A group of Bradley University students is participating in a challenge that will assist NASA’s goal to put U.S. astronauts back on the moon within three years.
Bradley’s BUEARTH team has been chosen for the next phase of NASA’s “SUITS” challenge to design and develop interactive spacesuit interfaces that could be used on the Artemis mission.
“The general concept is that it’s trying to further the interface design for their spacesuits,” said Zach Bachmann, a senior computer science major who serves as manager and director for the 10-person inter-disciplinary undergraduate team. “Think of it as almost like how you envision Iron Man suits with all these projections that he can see while he’s in the suit.
“That is sort of the type of thing that they would like to do with their new space suits. So, what we’re doing is we’re helping basically ‘guinea-pig’ their design process.”
The Artemis mission’s plan is to have the first woman and next man walk on the moon by 2024; “SUITS” is an acronym for Spacesuit User Interface Technologies for Students. While Bradley’s team has participated in previous “SUITS” competitions, faculty advisor Heather Ford said this event is particularly challenging-- but also very rewarding.
“Each time students do this, some element of what they have created goes into the actual astronaut suit, which is pretty amazing,” said Ford, who noted the COVID-19 pandemic has changed how teams will participate.
“Typically, we have gone on-site to do this project in the past, and this is the first year that we'll be doing it all remotely. The students have done the testing with employees in the past in-person along with astronauts. Well, this year they're going to be doing that, but it's just going to be virtually over a Zoom call … which is a great experience for students, and I think many students are learning how to work remotely in the industry, which is fantastic as well.”
Other members of Bradley’s team are senior Matthew Kirchoff; juniors TJ Caron, Douglas Guzman, Abigail Irwin and Taylor Johnson; sophomores Brandon Adduci, Ben Bachmann and Joseph Manata; and freshman Sara Irwin. Irwin is the lead designer and Guzman is the lead programmer.
“Many of the other universities that are selected have their graduate students working on it. So that says a lot about Bradley students, that these are undergrad students who were able to get accepted into the challenge,” said Ford.

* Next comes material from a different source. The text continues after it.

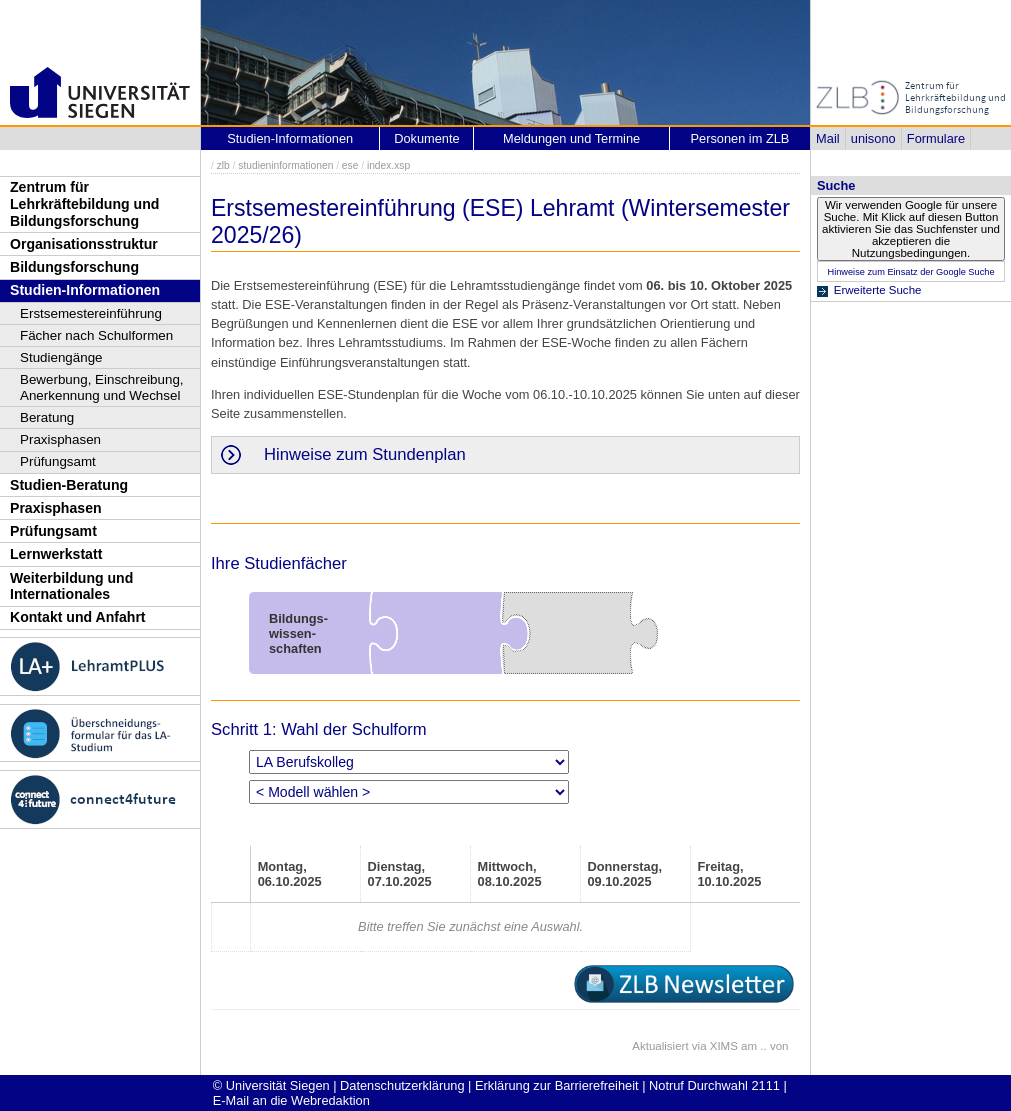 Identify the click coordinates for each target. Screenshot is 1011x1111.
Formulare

“It’s such a fun experience, and this isn't even something that students have to do in class. It’s just something that the students are so passionate about and interested in that we just do it outside of normal coursework, which again speaks to the caliber of the university students as well.”
Zach Bachmann first got involved with the team as a freshman and said he's always been interested in the future of technology.

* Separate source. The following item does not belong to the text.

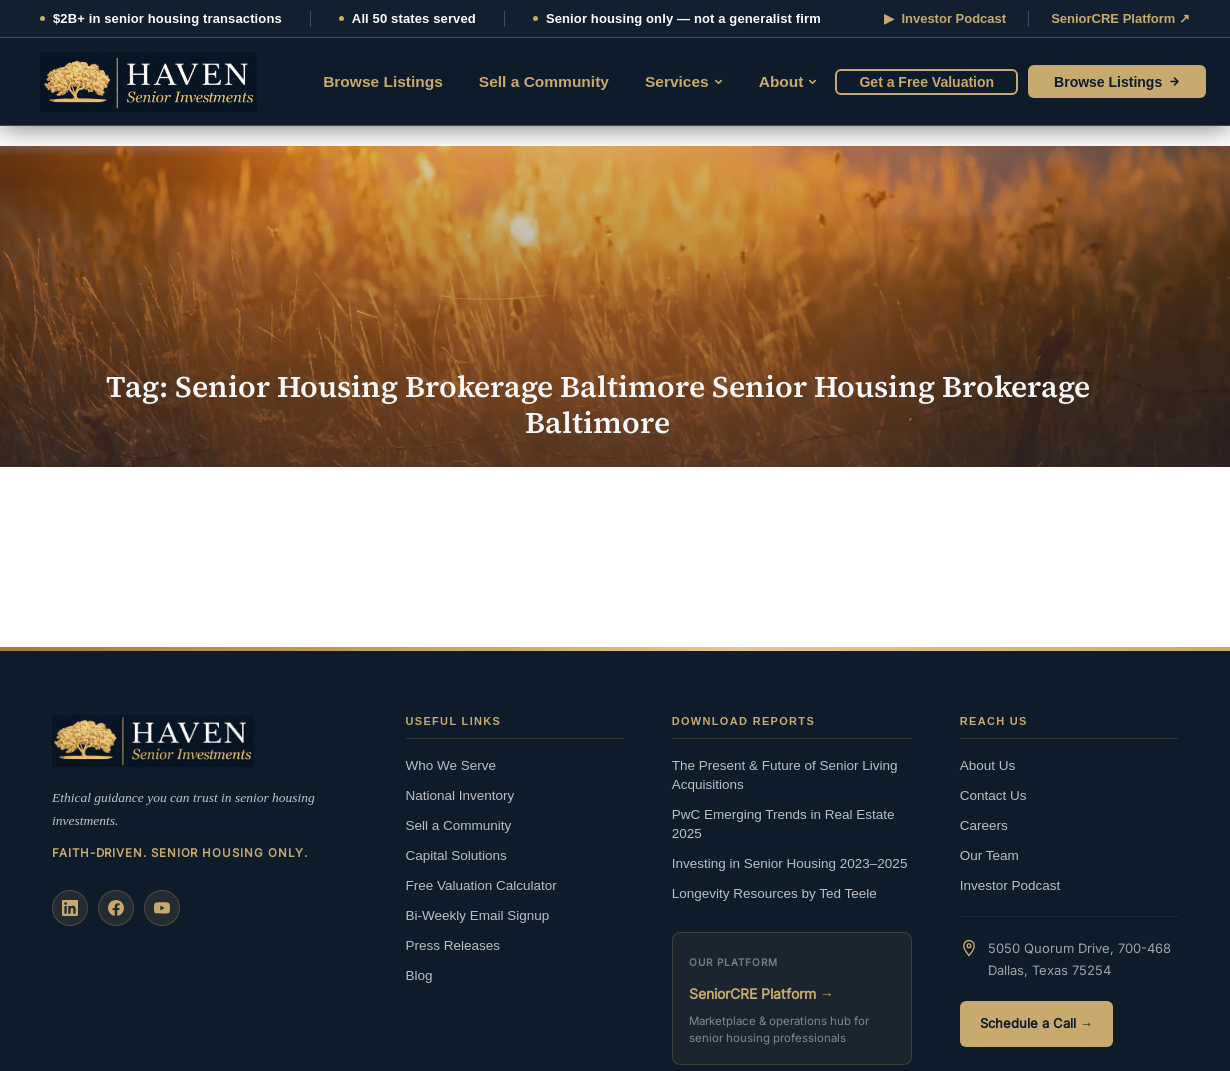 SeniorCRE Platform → (761, 993)
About (788, 81)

“Space travel is obviously one of the biggest things, and to know that I'm a part of that is extremely significant,” he said. “To be able to say that I have touched something that is likely going to go into space, or I've been a part of the creative process of something that will be sent into space, is exhilarating.
“I know that everybody else on the team feels the exact same way. We’re all extremely passionate about it, and the fact that we’re part of the process is, again, super-exciting. It’s just really, really cool; it’s the ultimate bragging rights, you could say.”